È il titolo stesso a evocare l’apocalisse visto che, come scritto nell’ultimo libro della Bibbia“Il tempo dei mille anni giunge alla fine. Ecco, escono le nazioni che sono ai quattro angoli della terra, il cui numero eguaglia la sabbia del mare. Esse partiranno in spedizione sulla faccia della terra, assalteranno il campo dei Santi e la Città diletta”.

Alla notizia della partenza la reazione dei paesi europei è duplice: da un lato essi manifestano nei loro comunicati ammirazione e rispetto per gli ultimi della terra, preoccupandosi di non apparire razzisti o, semplicemente, disinteressati; dall’altro sperano, ardentemente, che la flotta del Gange non attracchi proprio sulle loro coste. I momenti più salaci del romanzo sono però quelli dedicati alla reazione che la flotta suscita nell’opinione pubblica francese, descritta da Raspail come un corpo ammorbato da decenni di propaganda “antirazzista”, incapace ormai di comprendere come l’arrivo dello sciame migratorio sia il più grande pericolo per la sua stessa sopravvivenza. Insieme alla flotta itinerante - mirabilmente descritta dall’autore nel suo quotidiano periplo - , altro grande protagonista collettivo del romanzo sono gli intellettuali francesi. Tutti, dai letterati impegnati ai giornalisti schierati, dai religiosi pauperisti ai ministri terzomondisti, si mettono freneticamente in moto, cercando di spronare un popolo francese ormai ridotto in uno stato ameboide, ad aprire le proprie braccia al fratello dalla pelle color ebano.

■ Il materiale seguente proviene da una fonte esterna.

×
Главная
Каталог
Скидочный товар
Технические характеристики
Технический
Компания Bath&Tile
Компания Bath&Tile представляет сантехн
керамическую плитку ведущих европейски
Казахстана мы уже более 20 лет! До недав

Nemmeno la Chiesa Cattolica si mostra intenzionata ad affrontare lucidamente l’invasione, ed anzi anima, insieme alla chiese protestanti, una straordinaria campagna immigrazionista, che tace dello sprezzo con cui la flotta guarda all’Occidente – memorabile il capitolo dedicato all’”incontro” tra missionari, laici e religiosi, e i migranti al largo di São Tomé – mostrandosi preoccupata di vedere trionfare il nuovo modello esistenziale e culturale che ormai ha fatto proprio. Nel romanzo la Chiesa sostituisce il sincretismo più estremo all’ortodossia, abdicando alla sua funzione di custode della fede, chiudendo gli occhi – come fa cinicamente padre Agnellu – dinnanzi all’orgoglio, razziale e religioso, degli invasori.

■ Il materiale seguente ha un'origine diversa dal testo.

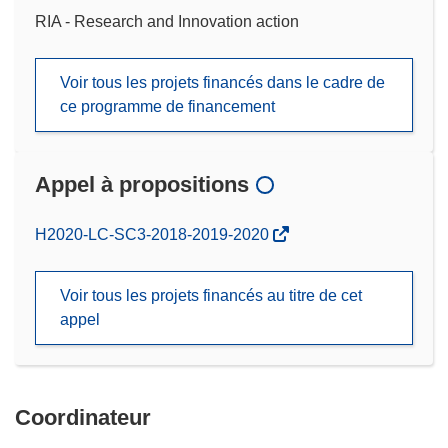
RIA - Research and Innovation action
Voir tous les projets financés dans le cadre de
ce programme de financement
Appel à propositions
(s’ouvre
H2020-LC-SC3-2018-2019-2020
dans
une
Voir tous les projets financés au titre de cet
nouvelle
appel
fenêtre)
Coordinateur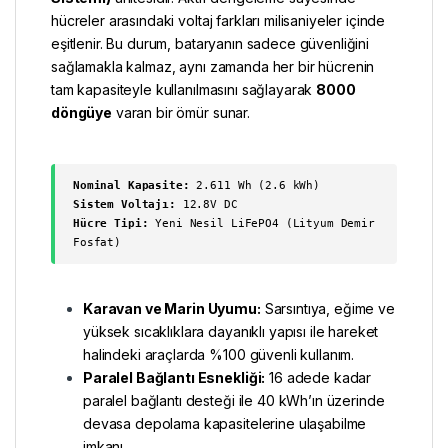
hücreler arasındaki voltaj farkları milisaniyeler içinde
eşitlenir. Bu durum, bataryanın sadece güvenliğini
sağlamakla kalmaz, aynı zamanda her bir hücrenin
tam kapasiteyle kullanılmasını sağlayarak
8000
döngüye
varan bir ömür sunar.
Nominal Kapasite:
2.611 Wh (2.6 kWh)
Sistem Voltajı:
12.8V DC
Hücre Tipi:
Yeni Nesil LiFePO4 (Lityum Demir
Fosfat)
Karavan ve Marin Uyumu:
Sarsıntıya, eğime ve
yüksek sıcaklıklara dayanıklı yapısı ile hareket
halindeki araçlarda %100 güvenli kullanım.
Paralel Bağlantı Esnekliği:
16 adede kadar
paralel bağlantı desteği ile 40 kWh’ın üzerinde
devasa depolama kapasitelerine ulaşabilme
imkanı.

Pur essendo stato scritto negli anni ’70 Il campo dei santi si è rivelato tragicamente premonitore. Non solo per aver preconizzato le dimensioni di un fenomeno che, in quegli anni, difficilmente avrebbero potuto essere immaginate, ma anche per la sostanziale esattezza con la quale Raspail immagina le reazioni parossistiche di un mondo intellettuale ormai preda di quello che nel romanzo chiama “ il mostro”. Mellifluo, strisciante, “ il mostro” si era fatto largo da decenni, contaminando laici, religiosi e persino papi, impedendogli di scorgere il pericolo che si annidava tra i fumaioli dei natanti requisiti, condannando così l’Occidente a subire la conquista dei migranti.
Rileggendo il manifesto di La Repubblica, che trova nel romanzo di Raspail emuli e parole altrettanto perentorie, ci si domanda se “il mostro” non abbia già iniziato la sua opera.